◆ **Task statement**: Each line of the listing that includes the string "menu" is to be identified and copied.

━━━ Data supplied

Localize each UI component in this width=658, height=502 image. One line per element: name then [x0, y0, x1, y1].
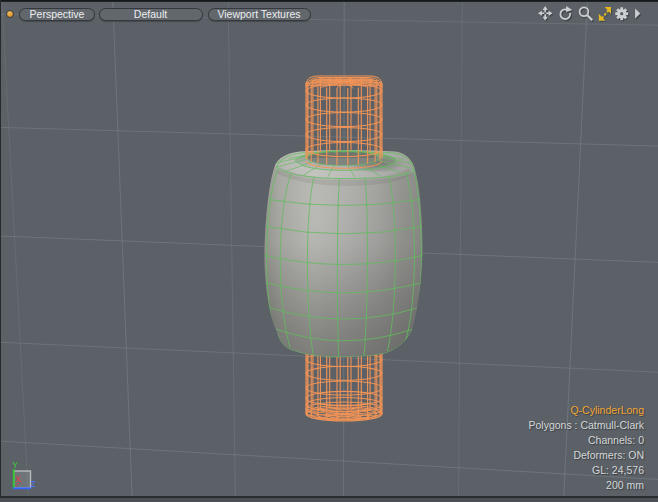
- svg-text:Z: Z: [31, 479, 36, 489]
- svg-text:X: X: [15, 474, 21, 484]
- svg-text:Y: Y: [12, 460, 18, 470]
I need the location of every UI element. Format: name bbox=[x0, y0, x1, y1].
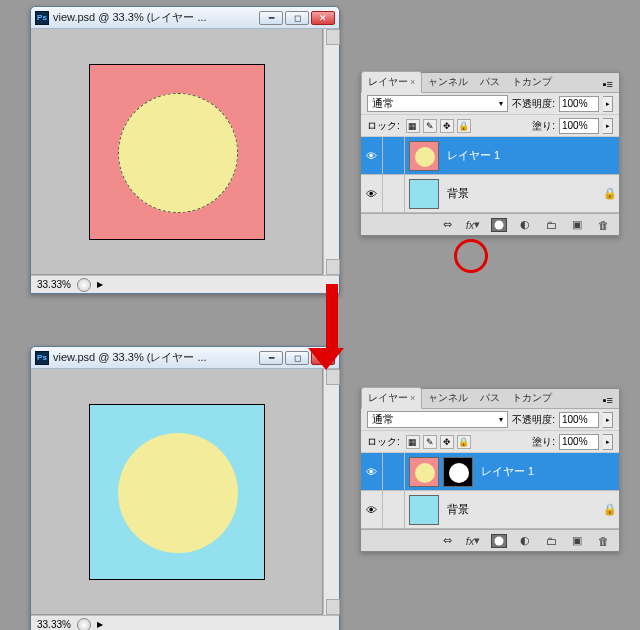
app-icon: Ps bbox=[35, 351, 49, 365]
tab-layer-comps[interactable]: トカンプ bbox=[506, 388, 558, 408]
canvas-area[interactable] bbox=[31, 29, 323, 275]
layer-thumbnail[interactable] bbox=[409, 179, 439, 209]
tab-paths[interactable]: パス bbox=[474, 388, 506, 408]
close-button[interactable]: ✕ bbox=[311, 11, 335, 25]
add-layer-mask-icon[interactable] bbox=[489, 217, 509, 233]
lock-position-icon[interactable]: ✥ bbox=[440, 119, 454, 133]
minimize-button[interactable]: ━ bbox=[259, 351, 283, 365]
vertical-scrollbar[interactable] bbox=[323, 29, 339, 275]
document-window-before: Ps view.psd @ 33.3% (レイヤー ... ━ ◻ ✕ 33.3… bbox=[30, 6, 340, 294]
lock-transparent-icon[interactable]: ▦ bbox=[406, 119, 420, 133]
lock-all-icon[interactable]: 🔒 bbox=[457, 119, 471, 133]
panel-footer: ⇔ fx▾ ◐ 🗀 ▣ 🗑 bbox=[361, 213, 619, 235]
app-icon: Ps bbox=[35, 11, 49, 25]
tab-paths[interactable]: パス bbox=[474, 72, 506, 92]
new-layer-icon[interactable]: ▣ bbox=[567, 217, 587, 233]
fill-flyout-icon[interactable]: ▸ bbox=[603, 434, 613, 450]
link-column bbox=[383, 453, 405, 490]
layer-group-icon[interactable]: 🗀 bbox=[541, 217, 561, 233]
tab-close-icon[interactable]: × bbox=[410, 77, 415, 87]
zoom-level[interactable]: 33.33% bbox=[37, 619, 71, 630]
minimize-button[interactable]: ━ bbox=[259, 11, 283, 25]
navigator-icon[interactable] bbox=[77, 278, 91, 292]
panel-menu-icon[interactable]: ▪≡ bbox=[597, 392, 619, 408]
panel-menu-icon[interactable]: ▪≡ bbox=[597, 76, 619, 92]
status-bar: 33.33% ▶ bbox=[31, 275, 339, 293]
visibility-toggle-icon[interactable] bbox=[361, 491, 383, 528]
layer-thumbnail[interactable] bbox=[409, 495, 439, 525]
canvas-area[interactable] bbox=[31, 369, 323, 615]
blend-mode-select[interactable]: 通常▾ bbox=[367, 95, 508, 112]
lock-transparent-icon[interactable]: ▦ bbox=[406, 435, 420, 449]
opacity-field[interactable]: 100% bbox=[559, 412, 599, 428]
layer-mask-thumbnail[interactable] bbox=[443, 457, 473, 487]
lock-all-icon[interactable]: 🔒 bbox=[457, 435, 471, 449]
fill-label: 塗り: bbox=[532, 435, 555, 449]
lock-label: ロック: bbox=[367, 119, 400, 133]
opacity-label: 不透明度: bbox=[512, 97, 555, 111]
panel-footer: ⇔ fx▾ ◐ 🗀 ▣ 🗑 bbox=[361, 529, 619, 551]
document-title: view.psd @ 33.3% (レイヤー ... bbox=[53, 10, 259, 25]
blend-mode-select[interactable]: 通常▾ bbox=[367, 411, 508, 428]
adjustment-layer-icon[interactable]: ◐ bbox=[515, 533, 535, 549]
opacity-field[interactable]: 100% bbox=[559, 96, 599, 112]
zoom-level[interactable]: 33.33% bbox=[37, 279, 71, 290]
status-arrow[interactable]: ▶ bbox=[97, 280, 103, 289]
delete-layer-icon[interactable]: 🗑 bbox=[593, 217, 613, 233]
artboard bbox=[89, 404, 265, 580]
visibility-toggle-icon[interactable] bbox=[361, 137, 383, 174]
lock-pixels-icon[interactable]: ✎ bbox=[423, 119, 437, 133]
fill-field[interactable]: 100% bbox=[559, 118, 599, 134]
tab-layer-comps[interactable]: トカンプ bbox=[506, 72, 558, 92]
layer-name[interactable]: レイヤー 1 bbox=[443, 148, 601, 163]
layer-thumbnail[interactable] bbox=[409, 141, 439, 171]
tab-layers[interactable]: レイヤー× bbox=[361, 71, 422, 93]
tab-channels[interactable]: ャンネル bbox=[422, 388, 474, 408]
fill-flyout-icon[interactable]: ▸ bbox=[603, 118, 613, 134]
layer-name[interactable]: レイヤー 1 bbox=[477, 464, 601, 479]
layer-style-icon[interactable]: fx▾ bbox=[463, 217, 483, 233]
layer-row[interactable]: 背景🔒 bbox=[361, 175, 619, 213]
lock-pixels-icon[interactable]: ✎ bbox=[423, 435, 437, 449]
delete-layer-icon[interactable]: 🗑 bbox=[593, 533, 613, 549]
lock-position-icon[interactable]: ✥ bbox=[440, 435, 454, 449]
link-column bbox=[383, 491, 405, 528]
selection-circle bbox=[118, 93, 238, 213]
link-layers-icon[interactable]: ⇔ bbox=[437, 217, 457, 233]
layer-row[interactable]: レイヤー 1 bbox=[361, 453, 619, 491]
add-layer-mask-icon[interactable] bbox=[489, 533, 509, 549]
fill-field[interactable]: 100% bbox=[559, 434, 599, 450]
layer-name[interactable]: 背景 bbox=[443, 502, 601, 517]
layer-style-icon[interactable]: fx▾ bbox=[463, 533, 483, 549]
layer-group-icon[interactable]: 🗀 bbox=[541, 533, 561, 549]
visibility-toggle-icon[interactable] bbox=[361, 175, 383, 212]
maximize-button[interactable]: ◻ bbox=[285, 351, 309, 365]
opacity-flyout-icon[interactable]: ▸ bbox=[603, 96, 613, 112]
status-arrow[interactable]: ▶ bbox=[97, 620, 103, 629]
link-layers-icon[interactable]: ⇔ bbox=[437, 533, 457, 549]
layer-row[interactable]: レイヤー 1 bbox=[361, 137, 619, 175]
new-layer-icon[interactable]: ▣ bbox=[567, 533, 587, 549]
tab-layers[interactable]: レイヤー× bbox=[361, 387, 422, 409]
layer-name[interactable]: 背景 bbox=[443, 186, 601, 201]
titlebar[interactable]: Ps view.psd @ 33.3% (レイヤー ... ━ ◻ ✕ bbox=[31, 7, 339, 29]
highlight-circle-icon bbox=[454, 239, 488, 273]
layer-thumbnail[interactable] bbox=[409, 457, 439, 487]
transition-arrow-icon bbox=[320, 284, 344, 370]
navigator-icon[interactable] bbox=[77, 618, 91, 631]
lock-label: ロック: bbox=[367, 435, 400, 449]
titlebar[interactable]: Ps view.psd @ 33.3% (レイヤー ... ━ ◻ ✕ bbox=[31, 347, 339, 369]
artboard bbox=[89, 64, 265, 240]
tab-channels[interactable]: ャンネル bbox=[422, 72, 474, 92]
tab-close-icon[interactable]: × bbox=[410, 393, 415, 403]
visibility-toggle-icon[interactable] bbox=[361, 453, 383, 490]
svg-point-3 bbox=[495, 536, 504, 545]
opacity-flyout-icon[interactable]: ▸ bbox=[603, 412, 613, 428]
maximize-button[interactable]: ◻ bbox=[285, 11, 309, 25]
layer-row[interactable]: 背景🔒 bbox=[361, 491, 619, 529]
panel-tabs: レイヤー× ャンネル パス トカンプ ▪≡ bbox=[361, 73, 619, 93]
svg-point-1 bbox=[495, 220, 504, 229]
vertical-scrollbar[interactable] bbox=[323, 369, 339, 615]
adjustment-layer-icon[interactable]: ◐ bbox=[515, 217, 535, 233]
document-window-after: Ps view.psd @ 33.3% (レイヤー ... ━ ◻ ✕ 33.3… bbox=[30, 346, 340, 630]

━━━━━━

◆ **Answer box**:
panel-menu-icon[interactable]: ▪≡ bbox=[597, 392, 619, 408]
panel-menu-icon[interactable]: ▪≡ bbox=[597, 76, 619, 92]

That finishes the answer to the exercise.